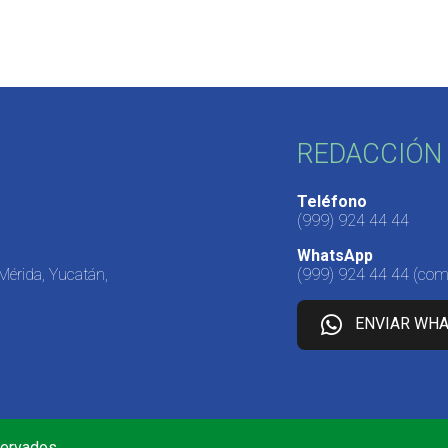
REDACCIÓN 
Teléfono
(999) 924 44 44
WhatsApp
 Mérida, Yucatán,
(999) 924 44 44
(come
ENVIAR WH
servados.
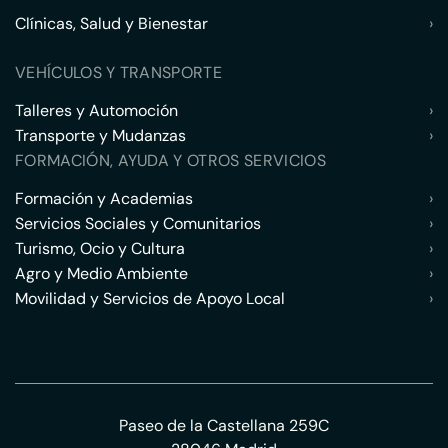
Clínicas, Salud y Bienestar
›
VEHÍCULOS Y TRANSPORTE
Talleres y Automoción
›
Transporte y Mudanzas
›
FORMACIÓN, AYUDA Y OTROS SERVICIOS
Formación y Academias
›
Servicios Sociales y Comunitarios
›
Turismo, Ocio y Cultura
›
Agro y Medio Ambiente
›
Movilidad y Servicios de Apoyo Local
›
Paseo de la Castellana 259C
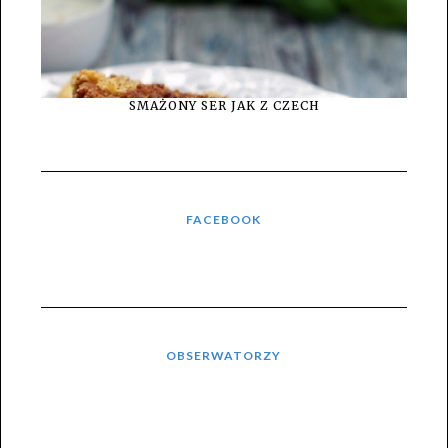
SMAŻONY SER JAK Z CZECH
FACEBOOK
OBSERWATORZY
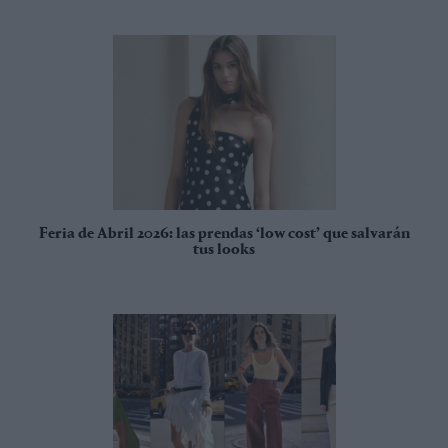
Feria de Abril 2026: las prendas ‘low cost’ que salvarán
tus looks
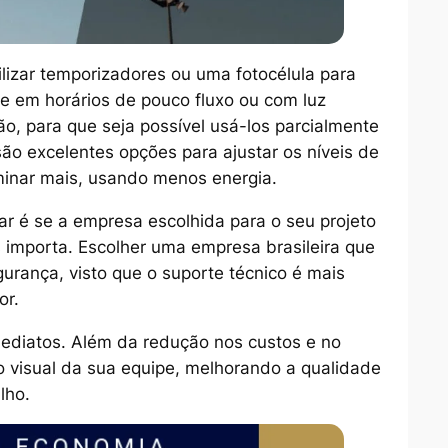
lizar temporizadores ou uma fotocélula para
e em horários de pouco fluxo ou com luz
ção, para que seja possível usá-los parcialmente
 são excelentes opções para ajustar os níveis de
uminar mais, usando menos energia.
ar é se a empresa escolhida para o seu projeto
 importa. Escolher uma empresa brasileira que
gurança, visto que o suporte técnico é mais
ior.
imediatos. Além da redução nos custos e no
to visual da sua equipe, melhorando a qualidade
alho.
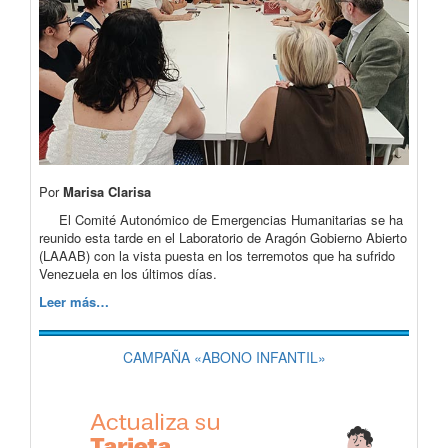
Por
Marisa Clarisa
El Comité Autonómico de Emergencias Humanitarias se ha
reunido esta tarde en el Laboratorio de Aragón Gobierno Abierto
(LAAAB) con la vista puesta en los terremotos que ha sufrido
Venezuela en los últimos días.
Leer más…
CAMPAÑA «ABONO INFANTIL»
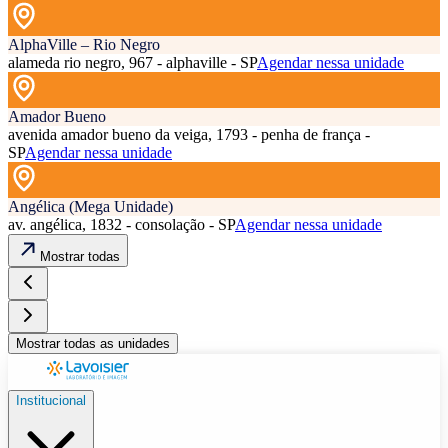
AlphaVille – Rio Negro
alameda rio negro, 967 - alphaville - SP
Agendar nessa unidade
Amador Bueno
avenida amador bueno da veiga, 1793 - penha de frança -
SP
Agendar nessa unidade
Angélica (Mega Unidade)
av. angélica, 1832 - consolação - SP
Agendar nessa unidade
Mostrar todas
Mostrar todas as unidades
Institucional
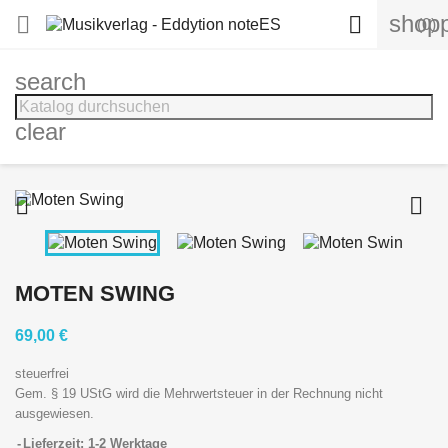
shopp


(0)
search
clear


MOTEN SWING
69,00 €
steuerfrei
Gem. § 19 UStG wird die Mehrwertsteuer in der Rechnung nicht
ausgewiesen.
Lieferzeit: 1-2 Werktage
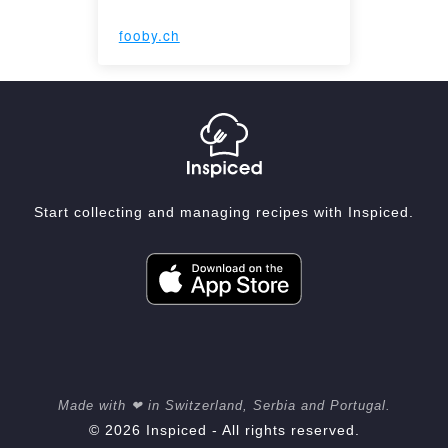
fooby.ch
Start collecting and managing recipes with Inspiced.
Made with ❤ in Switzerland, Serbia and Portugal.
© 2026 Inspiced - All rights reserved.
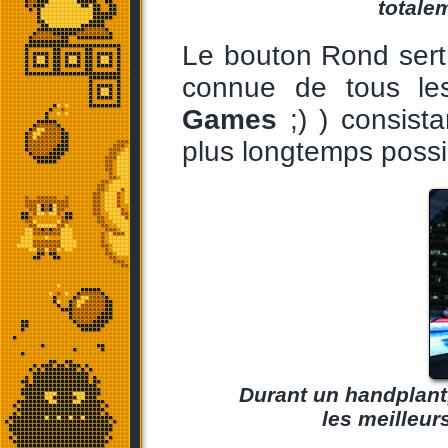
totalem
Le bouton Rond sert 
connue de tous le
Games
;) ) consista
plus longtemps possi
Durant un handplant, 
les meilleu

Your assignment:
A copy of each line above that holds the word "para" is the expected answer.

Written solution:
lizar temporizadores ou uma fotocélula para
ção, para que seja possível usá-los parcialmente
 são excelentes opções para ajustar os níveis de
ar é se a empresa escolhida para o seu projeto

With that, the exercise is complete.